Former US president Donald Trump has urged the world to demand $10 trillion as reparation from China for the Covid-19 pandemic. This demand is built on the hypothesis that the SARS-COV-2 virus leaked from the Wuhan Institute of Virology (WIV) after being enhanced by researchers. That hypothesis is not only being aired extensively across media; it is seen as a serious possibility by many qualified persons, as well as the political establishments of major nations. It is unlikely this could ever be proved or disproved definitively. But the hypothesis itself has had a negative impact on the already stressed geopolitics of 2021. It could also lead, one way or the other, to higher standards imposed by international consensus upon bio-research.

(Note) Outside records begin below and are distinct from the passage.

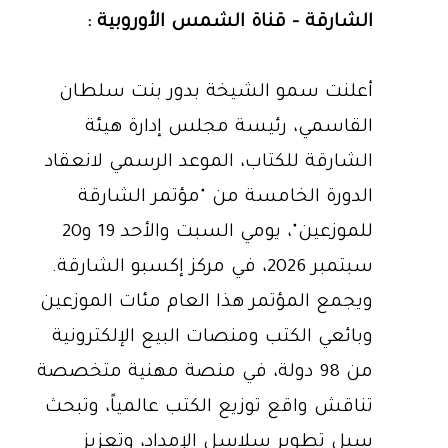
الشارقة - قناة الشمس الأوروبية :
أعلنت سمو الشيخة بدور بنت سلطان
القاسمي، رئيسة مجلس إدارة هيئة
الشارقة للكتاب، الموعد الرسمي لانعقاد
الدورة الخامسة من "مؤتمر الشارقة
للموزعين"، يومي السبت والأحد 19 و20
سبتمبر 2026، في مركز إكسبو الشارقة.
ويجمع المؤتمر هذا العام مئات الموزعين
وبائعي الكتب ومنصات البيع الإلكترونية
من 98 دولة، في منصة مهنية متخصصة
تناقش واقع توزيع الكتب عالمياً، وتبحث
سبل تطوير سلاسل الإمداد، وتعزيز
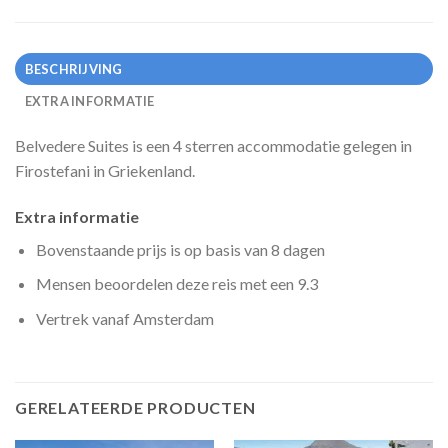
BESCHRIJVING
EXTRA INFORMATIE
Belvedere Suites is een 4 sterren accommodatie gelegen in
Firostefani in Griekenland.
Extra informatie
Bovenstaande prijs is op basis van 8 dagen
Mensen beoordelen deze reis met een 9.3
Vertrek vanaf Amsterdam
GERELATEERDE PRODUCTEN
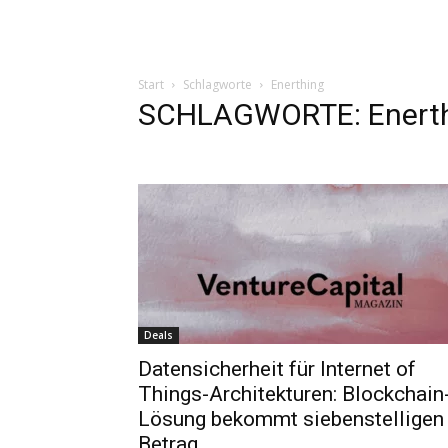
Start
Schlagworte
Enerthing
SCHLAGWORTE: Enert
Deals
Datensicherheit für Internet of
Things-Architekturen: Blockchain
Lösung bekommt siebenstelligen
Betrag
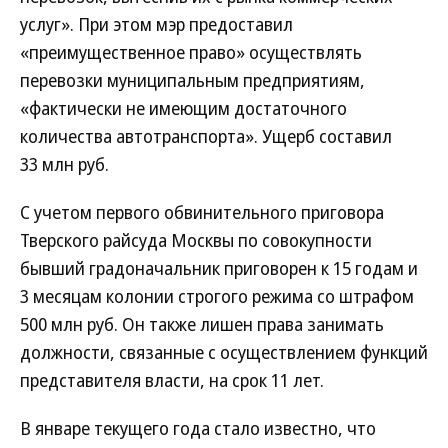
услуг». При этом мэр предоставил
«преимущественное право» осуществлять
перевозки муниципальным предприятиям,
«фактически не имеющим достаточного
количества автотранспорта». Ущерб составил
33 млн руб.
С учетом первого обвинительного приговора
Тверского райсуда Москвы по совокупности
бывший градоначальник приговорен к 15 годам и
3 месяцам колонии строгого режима со штрафом
500 млн руб. Он также лишен права занимать
должности, связанные с осуществлением функций
представителя власти, на срок 11 лет.
В январе текущего года стало известно, что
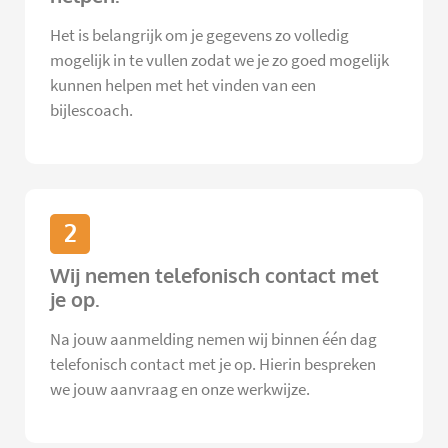
Het is belangrijk om je gegevens zo volledig
mogelijk in te vullen zodat we je zo goed mogelijk
kunnen helpen met het vinden van een
bijlescoach.
2
Wij nemen telefonisch contact met
je op.
Na jouw aanmelding nemen wij binnen één dag
telefonisch contact met je op. Hierin bespreken
we jouw aanvraag en onze werkwijze.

The original assumption was that SAR-COV-2 was a zoonotic virus, which originated in bats and jumped species, mutating to infect humans. Such a zoonosis has occurred many times. Recent examples include the SARS virus of 2003 and the Middle East “Camel flu” of 2012, both caused by coronaviruses from the Covid-19 family. The deadly Ebola virus is also likely zoonotic. The “conspiracy theorists” claimed the virus was researched for “gain of function” in the WIV, which is close to the market where the first official cases surfaced. The WIV is a leader in bat virus research. Gain of function studies involve altering a virus to increase transmissibility, lethality, the range of hosts it can infect, and so on. Gain of function may be done purely to gain scientific insights, or in order to weaponise a virus. So, this theory assumes the virus leaked after being enhanced. In March 2021, the WHO published a report claiming human origin was unlikely. But the report was disowned immediately by the WHO itself, which claimed the pertinent data had been suppressed and falsified by China. Subsequently, US President Joe Biden has commissioned an intelligence report to investigate the possibility of a lab leak.
China vehemently denies any leak occurred, or even that the virus was under the microscope. But it has also shut down access to its scientific and medical databases, and barred Chinese scientists from communicating with global counterparts. The censorship has not buried the leak theory. A decentralised team of pro bono researchers (known collectively as DRASTIC) dug deep into China’s scientific establishment and unearthed disturbing facts providing circumstantial evidence of possible research and, hence, of a possible leak. For example, six miners working near caves where bat colonies exist suffered hospitalisation in 2012 (three died) with symptoms closely matching Covid-19. Three workers at the WIV were hospitalised with similar symptoms in November 2019, well before the first official Covid-19 cases.
This doesn’t prove there was research at the WIV, let alone a lab leak. But it is circumstantial evidence that such a thing may have occurred. China’s obfuscation lends grist to the lab-leak mill but it doesn’t prove anything either. Bioscientists claim it is impossible to determine if the genome of the virus has man-made characteristics. The espousal of the lab-leak hypothesis has led to bad blood between China and the rest of the world. This could have resoundingly negative repercussions on trade. The pandemic has also exposed lacunae in health care systems, and in apex bodies like the WHO. Those gaps must be plugged. The silver lining could be a consensus on the adoption of better safety standards for bio-research, and more transparency in sharing data.